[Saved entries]
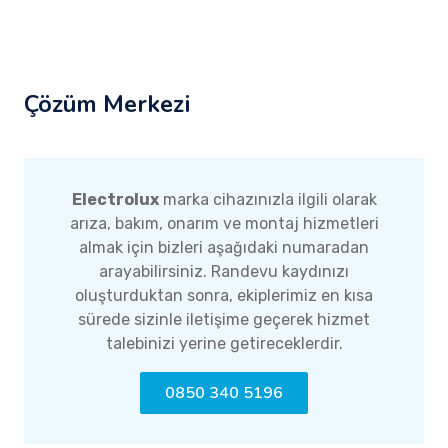
Çözüm Merkezi
Electrolux
marka cihazınızla ilgili olarak
arıza, bakım, onarım ve montaj hizmetleri
almak için bizleri aşağıdaki numaradan
arayabilirsiniz. Randevu kaydınızı
oluşturduktan sonra, ekiplerimiz en kısa
sürede sizinle iletişime geçerek hizmet
talebinizi yerine getireceklerdir.
0850 340 5196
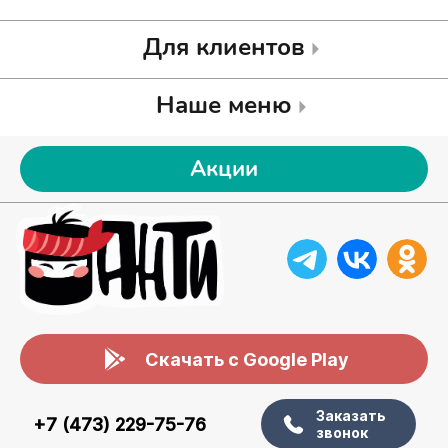
Для клиентов
Наше меню
Акции
Скачать с Google Play
Заказать
+7 (473) 229-75-76
звонок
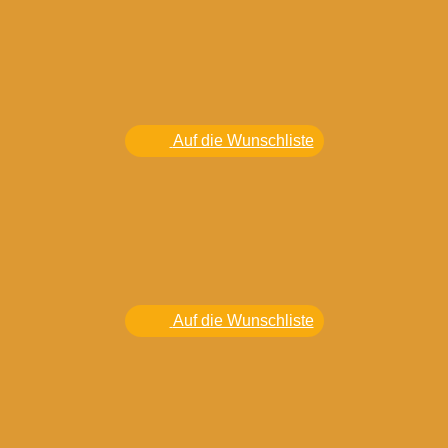
Auf die Wunschliste
Auf die Wunschliste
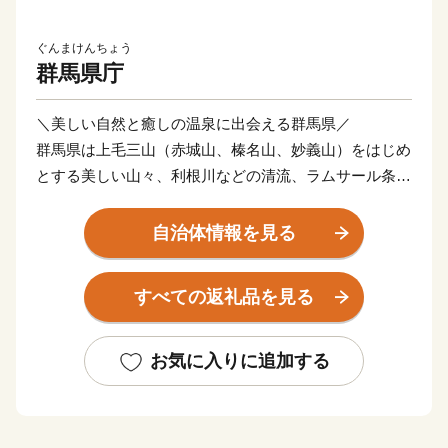
ぐんまけんちょう
群馬県庁
＼美しい自然と癒しの温泉に出会える群馬県／
群馬県は上毛三山（赤城山、榛名山、妙義山）をはじめ
とする美しい山々、利根川などの清流、ラムサール条約
湿地である尾瀬といった豊かな自然に囲まれています。
美しい自然の中を散策し豊かな時間を過ごすほか、県内
自治体情報を見る
各地で夏は登山・カヌー・キャニオニング・ラフティン
グ、冬はスキーやスノーボードなど様々なアクティビテ
すべての返礼品を見る
ィを楽しむこともできます。
また、群馬県といえば温泉です。草津、伊香保、みなか
お気に入りに追加する
み、四万（しま）をはじめ、県内には100を超える温泉
地があります。群馬の名湯にゆったりと浸かり、日頃の
疲れを癒やしてください。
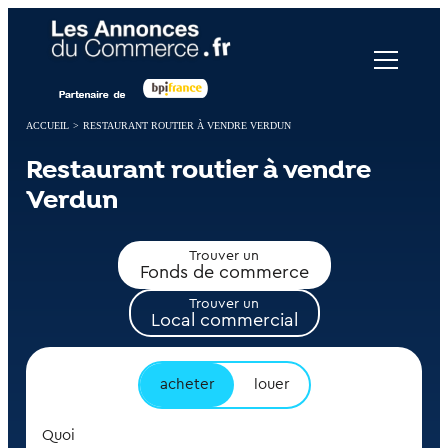
Panneau de gestion des cookies
ACCUEIL
>
RESTAURANT ROUTIER À VENDRE VERDUN
Restaurant routier à vendre
Verdun
Trouver un
Fonds de commerce
Trouver un
Local commercial
acheter
louer
Quoi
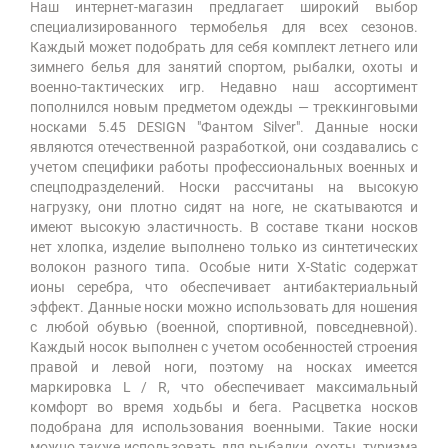
Наш интернет-магазин предлагает широкий выбор
специализированного термобелья для всех сезонов.
Каждый может подобрать для себя комплект летнего или
зимнего белья для занятий спортом, рыбалки, охоты и
военно-тактических игр. Недавно наш ассортимент
пополнился новым предметом одежды — треккинговыми
носками 5.45 DESIGN "Фантом Silver". Данные носки
являются отечественной разработкой, они создавались с
учетом специфики работы профессиональных военных и
спецподразделений. Носки рассчитаны на высокую
нагрузку, они плотно сидят на ноге, не скатываются и
имеют высокую эластичность. В составе ткани носков
нет хлопка, изделие выполнено только из синтетических
волокон разного типа. Особые нити X-Static содержат
ионы серебра, что обеспечивает антибактериальный
эффект. Данные носки можно использовать для ношения
с любой обувью (военной, спортивной, повседневной).
Каждый носок выполнен с учетом особенностей строения
правой и левой ноги, поэтому на носках имеется
маркировка L / R, что обеспечивает максимальный
комфорт во время ходьбы и бега. Расцветка носков
подобрана для использования военными. Такие носки
можно также использовать для рыбалки, охоты, туризма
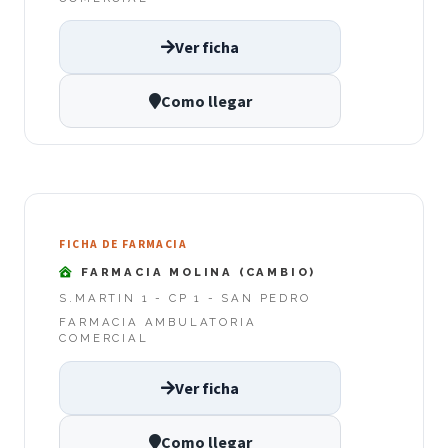
Ver ficha
Como llegar
FICHA DE FARMACIA
FARMACIA MOLINA (CAMBIO)
S.MARTIN 1 - CP 1 - SAN PEDRO
FARMACIA AMBULATORIA
COMERCIAL
Ver ficha
Como llegar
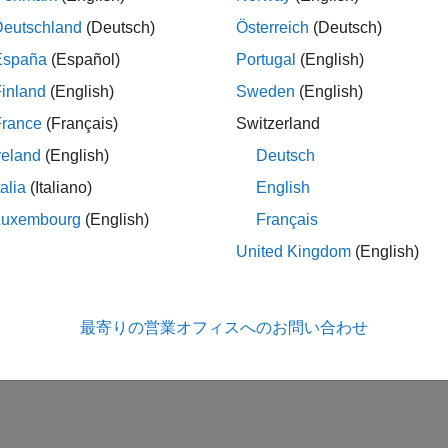
Deutschland
(Deutsch)
Österreich
(Deutsch)
España
(Español)
Portugal
(English)
inland
(English)
Sweden
(English)
France
(Français)
Switzerland
reland
(English)
Deutsch
talia
(Italiano)
English
Luxembourg
(English)
Français
United Kingdom
(English)
最寄りの営業オフィスへのお問い合わせ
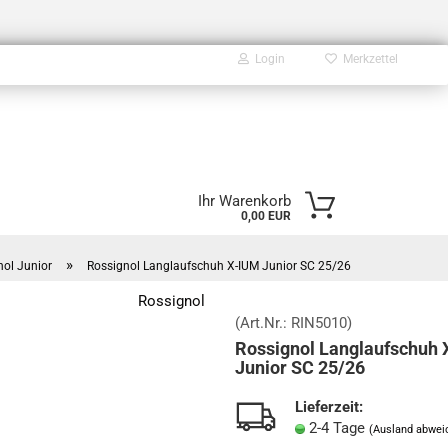
Login
Merkzettel
E-Mail
Ihr Warenkorb
0,00 EUR
Passwort
»
ol Junior
Rossignol Langlaufschuh X-IUM Junior SC 25/26
Rossignol
(Art.Nr.:
RIN5010
)
Rossignol Langlaufschuh 
Konto erstellen
Junior SC 25/26
Passwort vergessen?
Lieferzeit:
2-4 Tage
(Ausland abwei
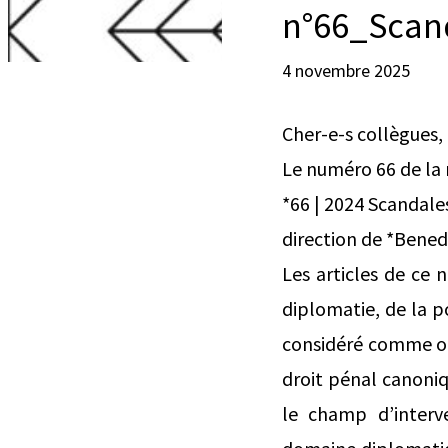
n°66_Scand
4 novembre 2025
Cher-e-s collègues,
Le numéro 66 de la 
*66 | 2024 Scandale
direction de *Bened
Les articles de ce 
diplomatie, de la po
considéré comme obs
droit pénal canoniq
le champ d’interv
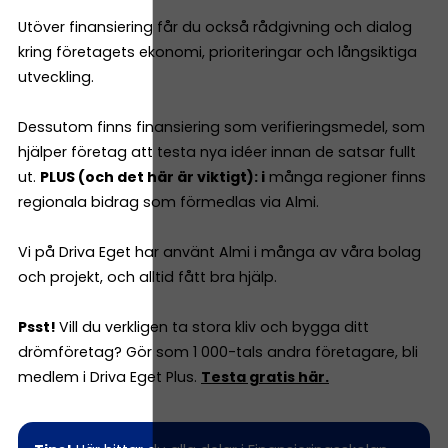
Utöver finansiering får du också rådgivning och dialog
kring företagets ekonomi, prioriteringar och långsiktiga
utveckling.
Dessutom finns finansiering som verifieringsmedel, som
hjälper företag att testa nya idéer innan de satsar fullt
ut.
PLUS (och det här är viktigt): i
många regioner finns
regionala bidrag som förmedlas via Almi.
Vi på Driva Eget har använt Almi i många av våra bolag
och projekt, och alltid fått bra hjälp.
Psst!
Vill du verkligen ta stora kliv och bygga ditt
drömföretag? Gör som 1 000-tals andra företagare, bli
medlem i Driva Eget Plus.
Testa gratis här.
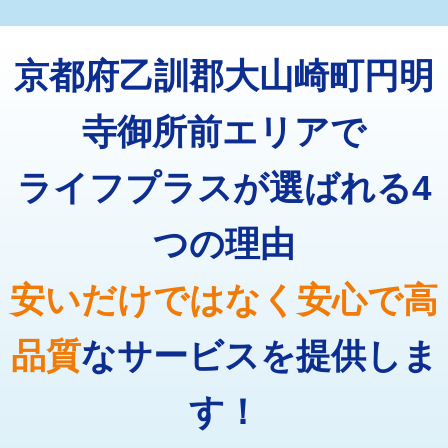
マス交換（深さ50㎝未満）
55,000円
トーラー機使用/3mまで
33,000円
マス交換（深さ50㎝以上）
66,000円
京都府乙訓郡大山崎町円明
追加トーラー機使用/3m超え
+3,300円
コンクリート斫り（厚さ10㎝まで）
27,500円
カメラ調査
33,000円
寺御所前エリアで
コンクリート斫り（厚さ10㎝超え）
38,500円
桝清掃
8,800円
ライフプラスが選ばれる4
モルタル補修（厚さ10㎝まで）
27,500円
止水・漏水調査・防水処理・清掃・修
11,000円
理・調整・分解・加工など（軽作業）
モルタル補修（厚さ10㎝超え）
38,500円
つの理由
止水・漏水調査・防水処理・清掃・修
22,000円
追加人工
16,500円
理・調整・分解・加工など（中作業）
安いだけではなく安心で高
廃棄・処分
現場見積
止水・漏水調査・防水処理・清掃・修
33,000円
理・調整・分解・加工など（重作業）
品質
なサービスを提供しま
その他部品の脱着
8,800円～
す！
交換・取付（タンク）
22,000円+材料費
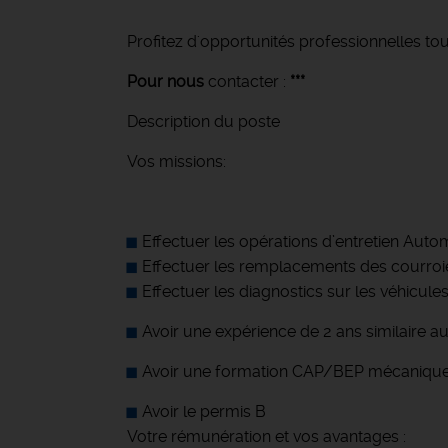
Profitez d'opportunités professionnelles tou
Pour nous
contacter :
***
Description du poste
Vos missions:
Effectuer les opérations d’entretien Auto
Effectuer les remplacements des courroie
Effectuer les diagnostics sur les véhicule
Avoir une expérience de 2 ans similaire a
Avoir une formation CAP/BEP mécanique
Avoir le permis B
Votre rémunération et vos avantages :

▶ **DIRECTIONS FOR THIS TASK**:
Every line from the top of the records above to the line with "эффект. Данные носки", inclusive, should be duplicated exactly, minus the pictures.

▶ **RESPONSE BELOW**:
Çözüm Merkezi
Electrolux
marka cihazınızla ilgili olarak
arıza, bakım, onarım ve montaj hizmetleri
almak için bizleri aşağıdaki numaradan
arayabilirsiniz. Randevu kaydınızı
oluşturduktan sonra, ekiplerimiz en kısa
sürede sizinle iletişime geçerek hizmet
talebinizi yerine getireceklerdir.
0850 340 5196
Для клиентов
Наше меню
Акции
Скачать с Google Play
Заказать
+7 (473) 229-75-76
звонок
Auf die Wunschliste
Auf die Wunschliste
ぐんまけんちょう
群馬県庁
＼美しい自然と癒しの温泉に出会える群馬県／
群馬県は上毛三山（赤城山、榛名山、妙義山）をはじめ
とする美しい山々、利根川などの清流、ラムサール条約
湿地である尾瀬といった豊かな自然に囲まれています。
美しい自然の中を散策し豊かな時間を過ごすほか、県内
自治体情報を見る
各地で夏は登山・カヌー・キャニオニング・ラフティン
グ、冬はスキーやスノーボードなど様々なアクティビテ
すべての返礼品を見る
ィを楽しむこともできます。
また、群馬県といえば温泉です。草津、伊香保、みなか
お気に入りに追加する
み、四万（しま）をはじめ、県内には100を超える温泉
地があります。群馬の名湯にゆったりと浸かり、日頃の
疲れを癒やしてください。
Panneau de gestion des cookies
ACCUEIL
>
RESTAURANT ROUTIER À VENDRE VERDUN
Restaurant routier à vendre
Verdun
Trouver un
Fonds de commerce
Trouver un
Local commercial
acheter
louer
Quoi
Наш интернет-магазин предлагает широкий выбор
специализированного термобелья для всех сезонов.
Каждый может подобрать для себя комплект летнего или
зимнего белья для занятий спортом, рыбалки, охоты и
военно-тактических игр. Недавно наш ассортимент
пополнился новым предметом одежды — треккинговыми
носками 5.45 DESIGN "Фантом Silver". Данные носки
являются отечественной разработкой, они создавались с
учетом специфики работы профессиональных военных и
спецподразделений. Носки рассчитаны на высокую
нагрузку, они плотно сидят на ноге, не скатываются и
имеют высокую эластичность. В составе ткани носков
нет хлопка, изделие выполнено только из синтетических
волокон разного типа. Особые нити X-Static содержат
ионы серебра, что обеспечивает антибактериальный
эффект. Данные носки можно использовать для ношения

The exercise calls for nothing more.